Page images and extracted text
"""

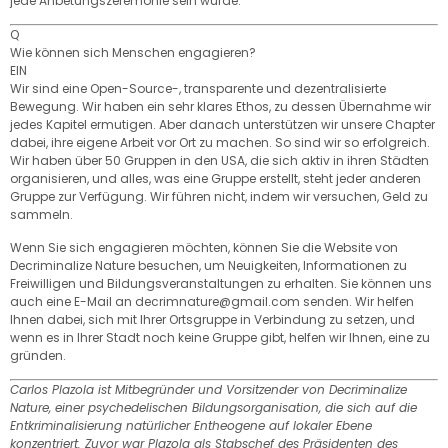
jede Anbetungszeremonie sein würde.
Q
Wie können sich Menschen engagieren?
EIN
Wir sind eine Open-Source-, transparente und dezentralisierte
Bewegung. Wir haben ein sehr klares Ethos, zu dessen Übernahme wir
jedes Kapitel ermutigen. Aber danach unterstützen wir unsere Chapter
dabei, ihre eigene Arbeit vor Ort zu machen. So sind wir so erfolgreich.
Wir haben über 50 Gruppen in den USA, die sich aktiv in ihren Städten
organisieren, und alles, was eine Gruppe erstellt, steht jeder anderen
Gruppe zur Verfügung. Wir führen nicht, indem wir versuchen, Geld zu
sammeln.
Wenn Sie sich engagieren möchten, können Sie die Website von
Decriminalize Nature besuchen, um Neuigkeiten, Informationen zu
Freiwilligen und Bildungsveranstaltungen zu erhalten. Sie können uns
auch eine E-Mail an decrimnature@gmail.com senden. Wir helfen
Ihnen dabei, sich mit Ihrer Ortsgruppe in Verbindung zu setzen, und
wenn es in Ihrer Stadt noch keine Gruppe gibt, helfen wir Ihnen, eine zu
gründen.
Carlos Plazola ist Mitbegründer und Vorsitzender von Decriminalize
Nature, einer psychedelischen Bildungsorganisation, die sich auf die
Entkriminalisierung natürlicher Entheogene auf lokaler Ebene
konzentriert. Zuvor war Plazola als Stabschef des Präsidenten des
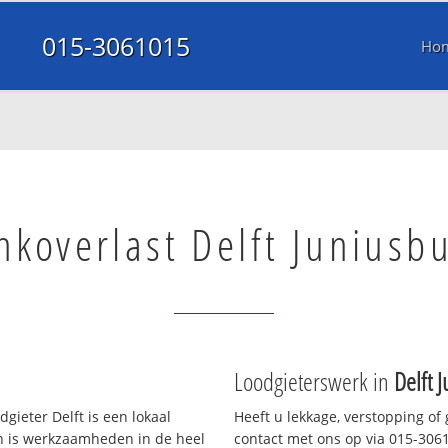
015-3061015
Ho
nkoverlast Delft Juniusb
Loodgieterswerk in
Delft 
gieter Delft is een lokaal
Heeft u lekkage, verstopping of
en is werkzaamheden in de heel
contact met ons op via 015-30610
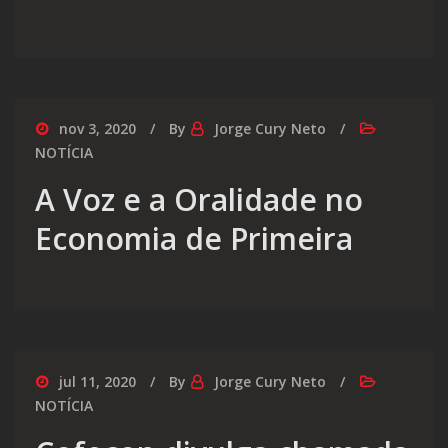
nov 3, 2020
By
Jorge Cury Neto
NOTÍCIA
A Voz e a Oralidade no
Economia de Primeira
jul 11, 2020
By
Jorge Cury Neto
NOTÍCIA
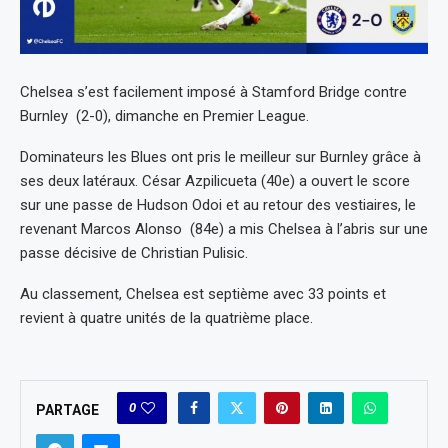
Chelsea s’est facilement imposé à Stamford Bridge contre
Burnley (2-0), dimanche en Premier League.
Dominateurs les Blues ont pris le meilleur sur Burnley grâce à
ses deux latéraux. César Azpilicueta (40e) a ouvert le score
sur une passe de Hudson Odoi et au retour des vestiaires, le
revenant Marcos Alonso (84e) a mis Chelsea à l’abris sur une
passe décisive de Christian Pulisic.
Au classement, Chelsea est septième avec 33 points et
revient à quatre unités de la quatrième place.
0
PARTAGE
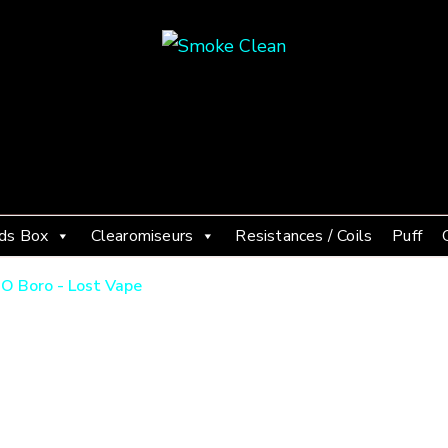
Smoke Clean
Fumée propre à Etampes 91150
ds Box
Clearomiseurs
Resistances / Coils
Puff
O Boro - Lost Vape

"""

WORK TASK:
Give only a number, the count of lines above that include the string "dabei".

ANSWER TO THE EXERCISE:
2